Density Evolution in the Degree-correlated Stochastic Block Model

There is a recent surge of interest in identifying the sharp recovery thresholds for cluster recovery under the stochastic block model. In this paper, we address the more refined question of how many vertices that will be misclassified on average. We consider the binary form of the stochastic block model, where $n$ vertices are partitioned into two clusters with edge probability $a/n$ within the first cluster, $c/n$ within the second cluster, and $b/n$ across clusters. Suppose that as $n \to \infty$, $a= b+ μ\sqrt{ b} $, $c=b+ ν\sqrt{ b} $ for two fixed constants $μ, ν$, and $b \to \infty$ with $b=n^{o(1)}$. When the cluster sizes are balanced and $μ\neq ν$, we show that the minimum fraction of misclassified vertices on average is given by $Q(\sqrt{v^*})$, where $Q(x)$ is the Q-function for standard normal, $v^*$ is the unique fixed point of $v= \frac{(μ-ν)^2}{16} + \frac{ (μ+ν)^2 }{16} \mathbb{E}[ \tanh(v+ \sqrt{v} Z)],$ and $Z$ is standard normal.
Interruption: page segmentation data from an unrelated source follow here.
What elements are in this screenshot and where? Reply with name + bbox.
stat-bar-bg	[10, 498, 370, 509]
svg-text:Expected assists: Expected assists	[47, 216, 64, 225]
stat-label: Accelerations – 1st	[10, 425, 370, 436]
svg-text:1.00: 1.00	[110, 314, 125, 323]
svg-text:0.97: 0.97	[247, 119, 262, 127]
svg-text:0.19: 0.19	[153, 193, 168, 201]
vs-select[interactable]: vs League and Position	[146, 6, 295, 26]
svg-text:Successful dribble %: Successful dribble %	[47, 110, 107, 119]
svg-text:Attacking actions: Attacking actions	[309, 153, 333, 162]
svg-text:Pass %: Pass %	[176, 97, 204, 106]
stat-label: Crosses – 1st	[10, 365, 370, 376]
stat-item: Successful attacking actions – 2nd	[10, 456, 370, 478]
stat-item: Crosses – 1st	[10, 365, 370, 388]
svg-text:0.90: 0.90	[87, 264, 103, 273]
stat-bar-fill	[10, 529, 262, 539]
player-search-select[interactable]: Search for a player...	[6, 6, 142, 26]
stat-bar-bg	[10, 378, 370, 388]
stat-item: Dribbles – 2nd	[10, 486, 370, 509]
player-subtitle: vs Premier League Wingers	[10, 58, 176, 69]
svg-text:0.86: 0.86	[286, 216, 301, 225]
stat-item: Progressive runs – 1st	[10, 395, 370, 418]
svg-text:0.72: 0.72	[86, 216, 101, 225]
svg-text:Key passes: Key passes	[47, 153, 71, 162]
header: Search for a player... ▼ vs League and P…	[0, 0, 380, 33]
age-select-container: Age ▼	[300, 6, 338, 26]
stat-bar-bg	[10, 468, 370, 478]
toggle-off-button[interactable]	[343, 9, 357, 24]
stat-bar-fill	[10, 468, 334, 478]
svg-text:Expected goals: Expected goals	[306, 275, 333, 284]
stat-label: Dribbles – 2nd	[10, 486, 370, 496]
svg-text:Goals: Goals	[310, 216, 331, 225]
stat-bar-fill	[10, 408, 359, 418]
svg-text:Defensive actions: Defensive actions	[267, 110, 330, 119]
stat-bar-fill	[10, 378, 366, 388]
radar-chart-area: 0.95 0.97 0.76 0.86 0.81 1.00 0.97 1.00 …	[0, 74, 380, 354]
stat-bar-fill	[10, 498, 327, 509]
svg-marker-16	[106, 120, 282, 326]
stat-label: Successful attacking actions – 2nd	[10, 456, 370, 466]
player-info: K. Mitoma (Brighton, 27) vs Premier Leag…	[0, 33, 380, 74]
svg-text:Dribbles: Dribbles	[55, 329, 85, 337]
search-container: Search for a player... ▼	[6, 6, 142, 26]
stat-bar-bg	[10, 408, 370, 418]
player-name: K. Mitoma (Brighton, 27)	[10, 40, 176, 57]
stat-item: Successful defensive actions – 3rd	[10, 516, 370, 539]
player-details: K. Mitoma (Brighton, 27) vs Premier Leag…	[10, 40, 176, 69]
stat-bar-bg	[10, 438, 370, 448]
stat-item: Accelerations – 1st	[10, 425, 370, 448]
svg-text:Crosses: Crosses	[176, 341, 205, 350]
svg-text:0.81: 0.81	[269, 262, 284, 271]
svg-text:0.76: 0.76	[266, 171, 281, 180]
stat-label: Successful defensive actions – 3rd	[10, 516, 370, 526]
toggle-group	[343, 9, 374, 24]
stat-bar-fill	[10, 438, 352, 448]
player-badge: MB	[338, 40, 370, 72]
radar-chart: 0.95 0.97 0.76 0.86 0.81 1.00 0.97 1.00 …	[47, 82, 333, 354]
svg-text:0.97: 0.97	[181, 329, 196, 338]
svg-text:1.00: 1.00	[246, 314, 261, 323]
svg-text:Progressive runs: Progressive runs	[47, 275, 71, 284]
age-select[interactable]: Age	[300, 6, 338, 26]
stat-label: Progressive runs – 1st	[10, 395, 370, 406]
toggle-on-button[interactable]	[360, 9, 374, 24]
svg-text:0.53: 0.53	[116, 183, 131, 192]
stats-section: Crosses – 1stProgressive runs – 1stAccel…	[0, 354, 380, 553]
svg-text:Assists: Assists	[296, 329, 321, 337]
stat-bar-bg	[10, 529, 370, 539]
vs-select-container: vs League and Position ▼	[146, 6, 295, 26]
Moreover, the minimum misclassified fraction on average is attained by a local algorithm, namely belief propagation, in time linear in the number of edges. Our proof techniques are based on connecting the cluster recovery problem to tree reconstruction problems, and analyzing the density evolution of belief propagation on trees with Gaussian approximations.